People's care records we examined confirmed that valid consent was obtained from people before they received treatment. People had their medical history, Body Mass Index (BMI) and weight assessed at every appointment, and their blood pressure was checked regularly. We were therefore assured that people's needs were assessed appropriately and found that care and treatment was planned and delivered in line with these assessments.

People were protected against the risks associated with medicines because the provider had appropriate arrangements in place to manage medicines. People we spoke with told us they were provided with adequate information about the use of their medicines.

There were systems in place to assess and monitor the quality of service. We observed that various audits had been undertaken. Feedback was regularly obtained from people who used the service and there was evidence that this information was used to improve service quality.

We also found some concerns which related to supporting workers. This was because there was a lack of appraisals, training and personal development support for staff. Therefore we were not assured that people who used the service were cared for by staff who were supported to deliver care and treatment safely and to an appropriate standard.

28 June 2013

During an inspection looking at part of the service

At our last inspections conducted on 28 February 2013 and 15 March 2013 we had serious concerns about the service and we told the provider that improvements were needed. The provider sent an action plan to inform us how they planned to make improvements. Our inspection on 28 June 2013 was to follow up the actions the provider told us they had taken.

We reviewed people's records and saw that people's medical history was discussed as part of the consultation and that people were provided with appropriate information. We noted that the provider had implemented a screening tool to ensure people only above a certain body mass index (BMI) were accepted for treatment. We saw that when people saw the doctor their weight, blood pressure and BMI were reviewed.

We did not speak with anyone who used the service about the way medicines were managed as there were no service users at the service during our inspection.
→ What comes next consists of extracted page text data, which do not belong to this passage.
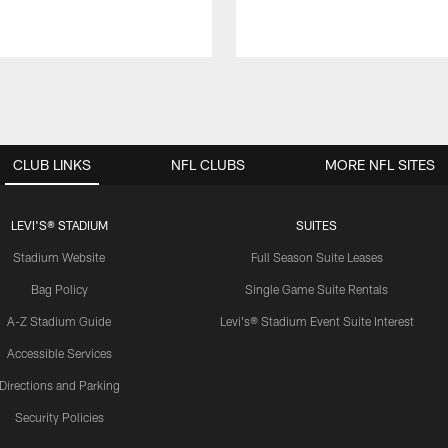
CLUB LINKS
NFL CLUBS
MORE NFL SITES
LEVI'S® STADIUM
SUITES
Stadium Website
Full Season Suite Leases
Bag Policy
Single Game Suite Rentals
A-Z Stadium Guide
Levi's® Stadium Event Suite Interest
Accessible Services
Directions and Parking
Security Policies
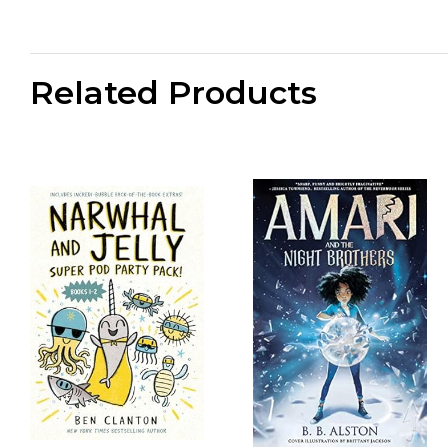
Related Products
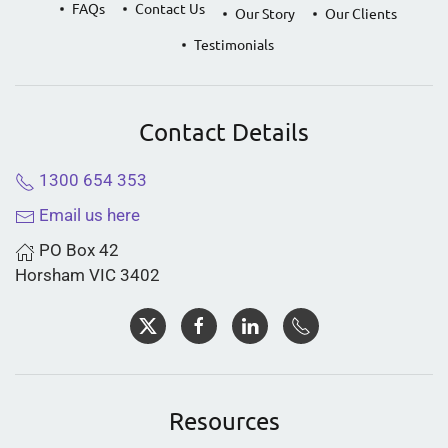
FAQs
Contact Us
Our Story
Our Clients
Testimonials
Contact Details
1300 654 353
Email us here
PO Box 42
Horsham VIC 3402
Resources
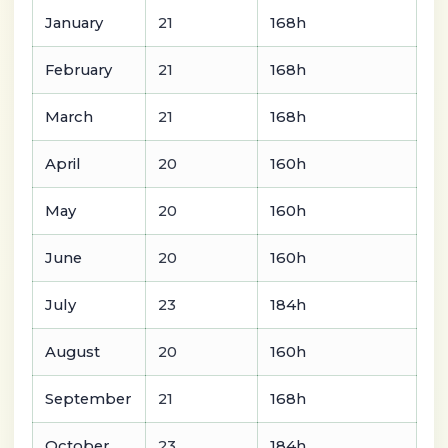
January
21
168h
February
21
168h
March
21
168h
April
20
160h
May
20
160h
June
20
160h
July
23
184h
August
20
160h
September
21
168h
October
23
184h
We found there were appropriate arrangements in place to manage medicines suitably and these were prescribed by a suitably qualified doctor.

We saw from records we looked at that staff were subject to satisfactory employment checks.
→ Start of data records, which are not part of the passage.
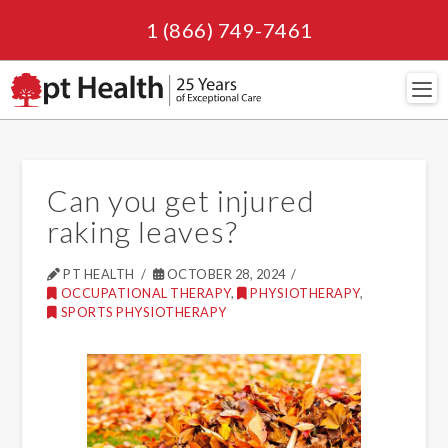
1 (866) 749-7461
Navi
Can you get injured
raking leaves?
PT HEALTH
OCTOBER 28, 2024
OCCUPATIONAL THERAPY
,
PHYSIOTHERAPY
,
SPORTS PHYSIOTHERAPY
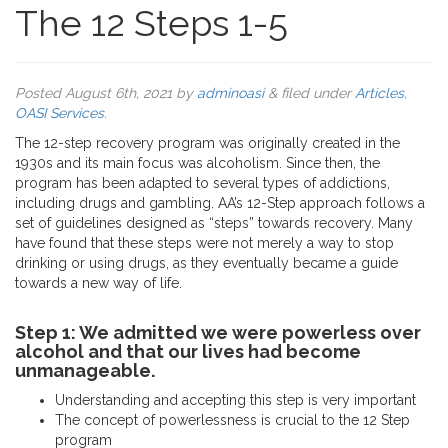
The 12 Steps 1-5
Posted
August 6th, 2021
by
adminoasi
&
filed under
Articles
,
OASI Services
.
The 12-step recovery program was originally created in the
1930s and its main focus was alcoholism. Since then, the
program has been adapted to several types of addictions,
including drugs and gambling. AA’s 12-Step approach follows a
set of guidelines designed as “steps” towards recovery. Many
have found that these steps were not merely a way to stop
drinking or using drugs, as they eventually became a guide
towards a new way of life.
Step 1: We admitted we were powerless over
alcohol and that our lives had become
unmanageable.
Understanding and accepting this step is very important
The concept of powerlessness is crucial to the 12 Step
program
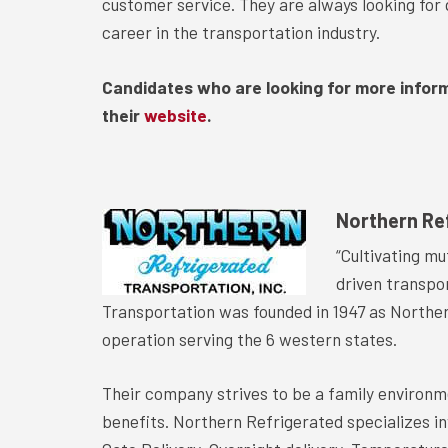
customer service. They are always looking for q
career in the transportation industry.
Candidates who are looking for more infor
their
website
.
Northern Re
“Cultivating mu
driven transpo
Transportation was founded in 1947 as Norther
operation serving the 6 western states.
Their company strives to be a family environm
benefits. Northern Refrigerated specializes i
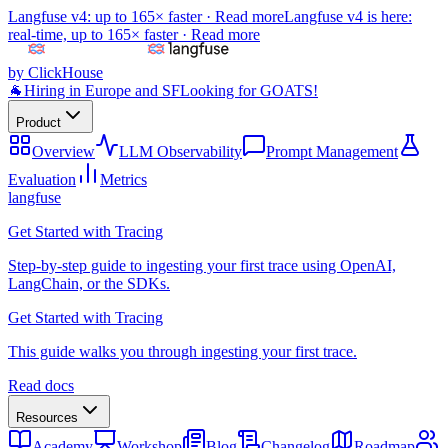
Langfuse v4: up to 165× faster ·
Read more
Langfuse v4 is here:
real-time, up to 165× faster ·
Read more
by ClickHouse
🐐
Hiring in Europe and SF
Looking for GOATS!
Product
Overview
LLM Observability
Prompt Management
Evaluation
Metrics
langfuse
Get Started with Tracing
Step-by-step guide to ingesting your first trace using OpenAI,
LangChain, or the SDKs.
Get Started with Tracing
This guide walks you through ingesting your first trace.
Read docs
Resources
Academy
Workshop
Blog
Changelog
Roadmap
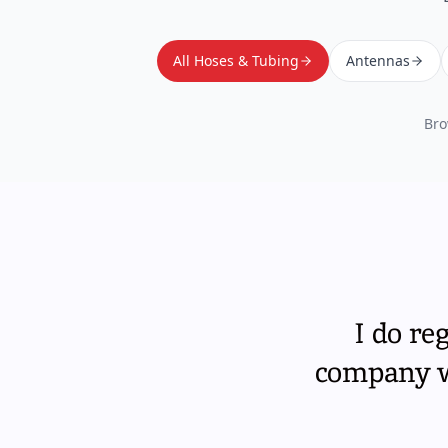
All Hoses & Tubing
Antennas
Bro
I do re
company wi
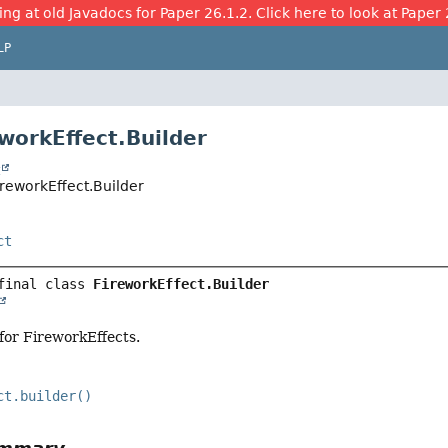
ing at old Javadocs for Paper 26.1.2. Click here to look at Paper 
LP
eworkEffect.Builder
t
ireworkEffect.Builder
ct
final class 
FireworkEffect.Builder
 for FireworkEffects.
ct.builder()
We found that the provider sought people's views on the service they received and conducted regular audits with regard their management of medicines and accuracy of patient records.
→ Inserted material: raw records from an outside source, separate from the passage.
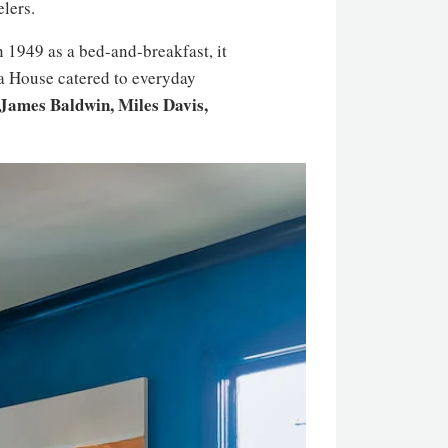
elers.
 1949 as a bed-and-breakfast, it
a House catered to everyday
 James Baldwin, Miles Davis,
.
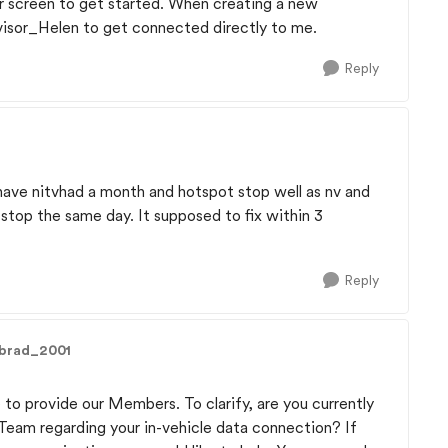
ur screen to get started. When creating a new
visor_Helen to get connected directly to me.
Reply
have nitvhad a month and hotspot stop well as nv and
stop the same day. It supposed to fix within 3
Reply
dbrad_2001
 to provide our Members. To clarify, are you currently
 Team regarding your in-vehicle data connection? If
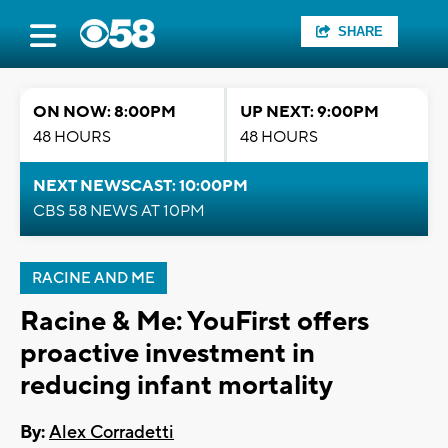
SHARE
ON NOW: 8:00PM
UP NEXT: 9:00PM
48 HOURS
48 HOURS
NEXT NEWSCAST: 10:00PM
CBS 58 NEWS AT 10PM
RACINE AND ME
Racine & Me: YouFirst offers
proactive investment in
reducing infant mortality
By:
Alex Corradetti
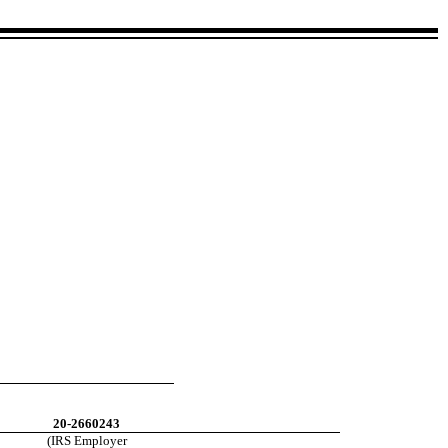
20-2660243
(IRS Employer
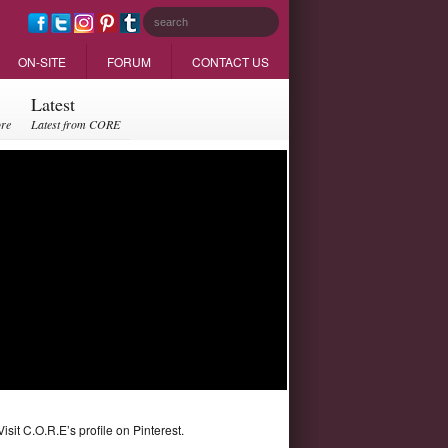
ON-SITE
FORUM
CONTACT US
Latest
ore
Latest from CORE
Visit C.O.R.E’s profile on Pinterest.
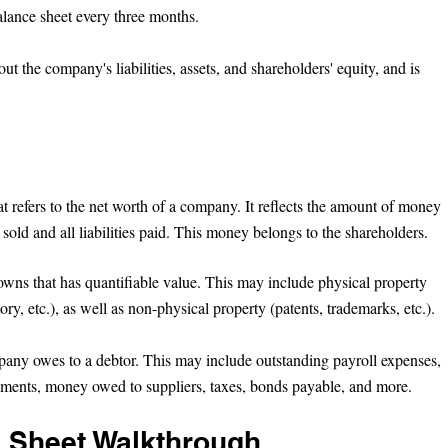
alance sheet every three months.
ut the company's liabilities, assets, and shareholders' equity, and is 
 
hat refers to the net worth of a company. It reflects the amount of money 
e sold and all liabilities paid. This money belongs to the shareholders.
wns that has quantifiable value. This may include physical property 
tory, etc.), as well as non-physical property (patents, trademarks, etc.).
pany owes to a debtor. This may include outstanding payroll expenses, 
ayments, money owed to suppliers, taxes, bonds payable, and more.
 Sheet Walkthrough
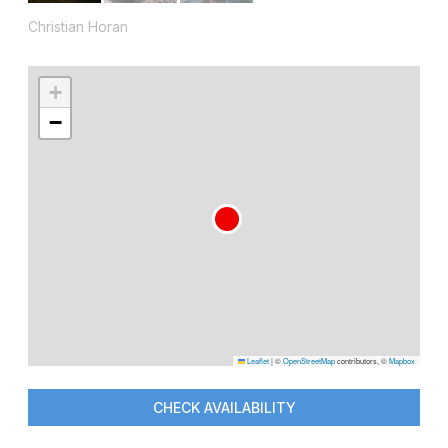
Christian Horan
+
−
Leaflet
|
©
OpenStreetMap
contributors, ©
Mapbox
CHECK AVAILABILITY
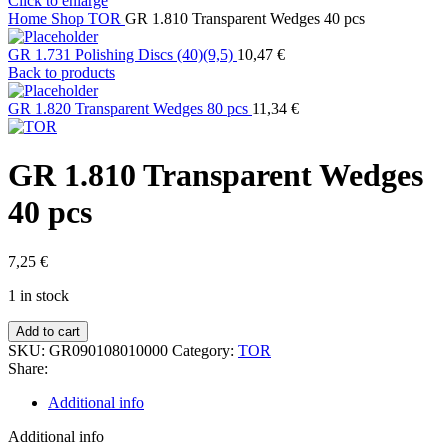
Click to enlarge
Home
Shop
TOR
GR 1.810 Transparent Wedges 40 pcs
GR 1.731 Polishing Discs (40)(9,5)
10,47
€
Back to products
GR 1.820 Transparent Wedges 80 pcs
11,34
€
GR 1.810 Transparent Wedges
40 pcs
7,25
€
1 in stock
GR
Add to cart
1.810
SKU:
GR090108010000
Category:
TOR
Transparent
Share:
Wedges
40
Additional info
pcs
quantity
Additional info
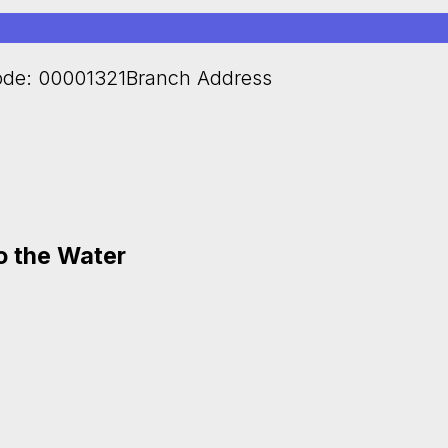
de: 00001321Branch Address
to the Water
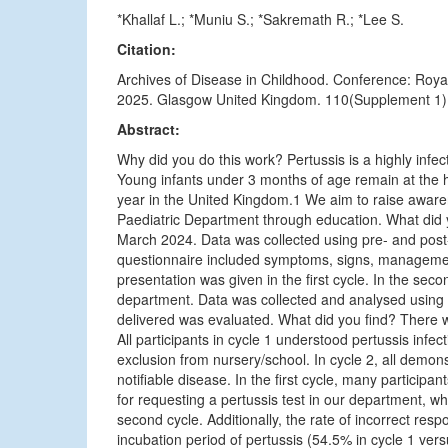
*Khallaf L.; *Muniu S.; *Sakremath R.; *Lee S.
Citation:
Archives of Disease in Childhood. Conference: Roya
2025. Glasgow United Kingdom. 110(Supplement 1) (
Abstract:
Why did you do this work? Pertussis is a highly infe
Young infants under 3 months of age remain at the hi
year in the United Kingdom.1 We aim to raise awaren
Paediatric Department through education. What did 
March 2024. Data was collected using pre- and post-
questionnaire included symptoms, signs, management
presentation was given in the first cycle. In the sec
department. Data was collected and analysed using M
delivered was evaluated. What did you find? There wer
All participants in cycle 1 understood pertussis infe
exclusion from nursery/school. In cycle 2, all demo
notifiable disease. In the first cycle, many particip
for requesting a pertussis test in our department, whi
second cycle. Additionally, the rate of incorrect re
incubation period of pertussis (54.5% in cycle 1 vers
The records we looked at relating to the delivery and management of the service were accurate and reviewed regularly.

28 February and 15 March 2013

During a routine inspection

We found people did not experience care, treatment and support that met their needs and protected their rights. We also found that people were not made fully aware of the risks associated with the use of the medicines they were prescribed.

People were not protected against the risks associated with medicines because the provider did not have appropriate arrangements in place for the management of medicines.

The provider did not record and hold sufficient information to show that they employed people who were suitable to carry out their roles.

The provider did not have an effective system in place to identify, assess and manage the risks to the health, safety and welfare of people using the service and others.

We found that people were not protected from the risks of unsafe or inappropriate care and treatment because accurate and appropriate records were not maintained.